Special assessment for epidemic
Where an epidemic or other unforeseen contingency impairs the funds of a society, the governing executive authority of the society may impose a special assessment or special assessments upon the members or upon such class or classes thereof, and with such incidence, as in its opinion is deemed necessary and equitable, and the special assessment or assessments is binding on the members of the society, notwithstanding anything to the contrary in its charter or constitution, or in any certificate of insurance issued by it.
A society that files with the superintendent the declaration of an actuary may, if its constitution so provides and subject thereto,
(a) issue to its members, insurance contracts providing for the payment of the money due on maturity thereof either at death or upon the insured attaining a specified age;
(b) in case the society has more than 5,000 members in a life insurance department, issue to its members endowment insurance contracts providing for the payment of the insurance money to the members at the expiration of 20 or more years from the date of the contracts, or to the beneficiary or beneficiaries under any of such contracts in case of death of any of the members prior to the expiration of the endowment period; or
(c) grant such surrender values or other equities as are approved by the actuary of the society and authorized by its constitution.
R.S.M. 1987 Supp., c. 4, s. 11.
The governing executive authority of a society may make such additional levies from time to time upon members of the society as are necessary, in the opinion of the governing executive authority, to carry on properly the work of the society and prevent any deficit in its general or expense fund; and the additional levies are binding on the members of the society notwithstanding anything to the contrary in its charter, or constitution or laws, or in any certificate of insurance issued by it.
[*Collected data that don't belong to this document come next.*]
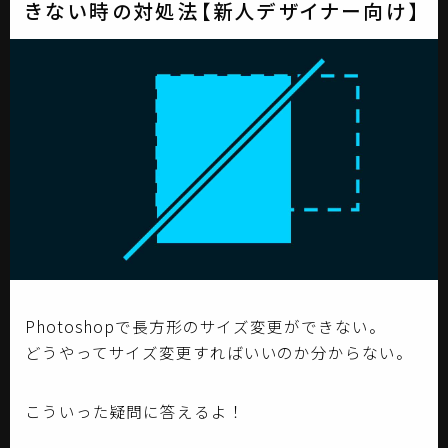
きない時の対処法【新人デザイナー向け】
Photoshopで長方形のサイズ変更ができない。
どうやってサイズ変更すればいいのか分からない。
こういった疑問に答えるよ！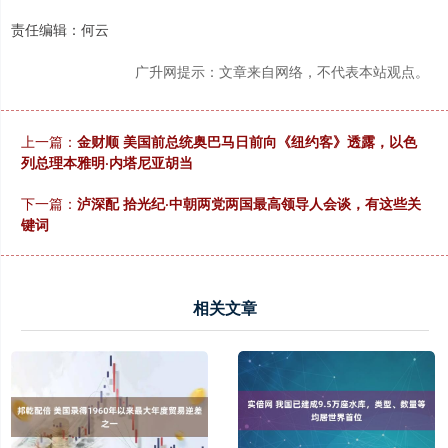
责任编辑：何云
广升网提示：文章来自网络，不代表本站观点。
上一篇：
金财顺 美国前总统奥巴马日前向《纽约客》透露，以色
列总理本雅明·内塔尼亚胡当
下一篇：
泸深配 拾光纪·中朝两党两国最高领导人会谈，有这些关
键词
相关文章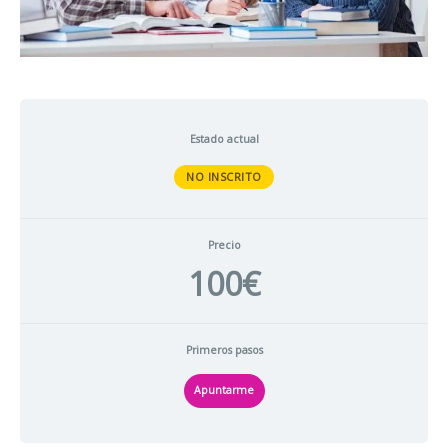
Estado actual
NO INSCRITO
Precio
100€
Primeros pasos
Apuntarme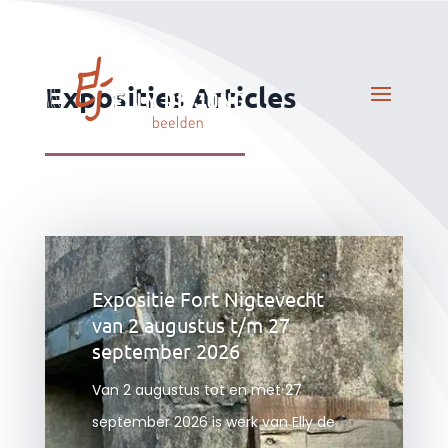
Exposities Articles
Expositie Fort Nigtevecht
van 2 augustus t/m 27
september 2026
Van 2 augustus tot en met 27
september 2026 is werk van Elly de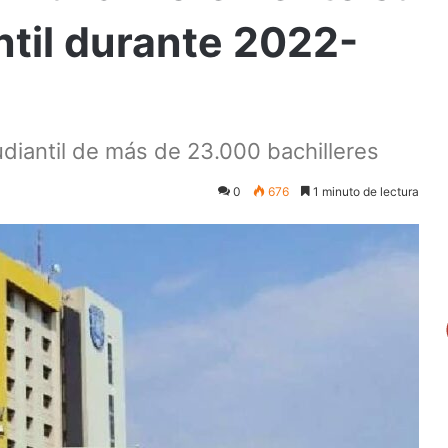
ntil durante 2022-
diantil de más de 23.000 bachilleres
0
676
1 minuto de lectura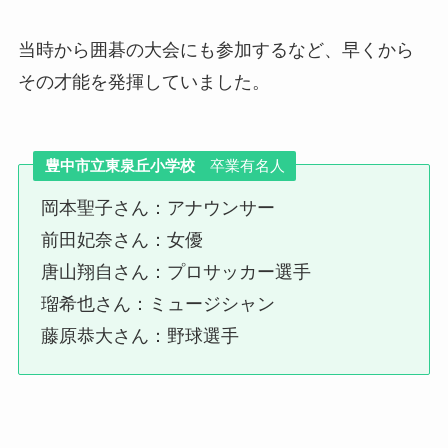
当時から囲碁の大会にも参加するなど、早くから
その才能を発揮していました。
豊中市立
東泉丘小学校
卒業有名人
岡本聖子さん：アナウンサー
前田妃奈さん：女優
唐山翔自さん：プロサッカー選手
瑠希也さん：ミュージシャン
藤原恭大さん：野球選手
Certificate of actuary approving new rates
Every society shall, before putting into effect any new or additional benefits or any new scale of rates of contribution under certificates of insurance, file with the superintendent a certificate of an actuary approving the benefits or rates of contribution.
A society the valuation balance sheet of which shows a surplus of assets of more than 5% over and above all net liabilities may apply such portion of the surplus as is approved by the actuary appointed by the society, in the manner prescribed by the constitution and rules of the society.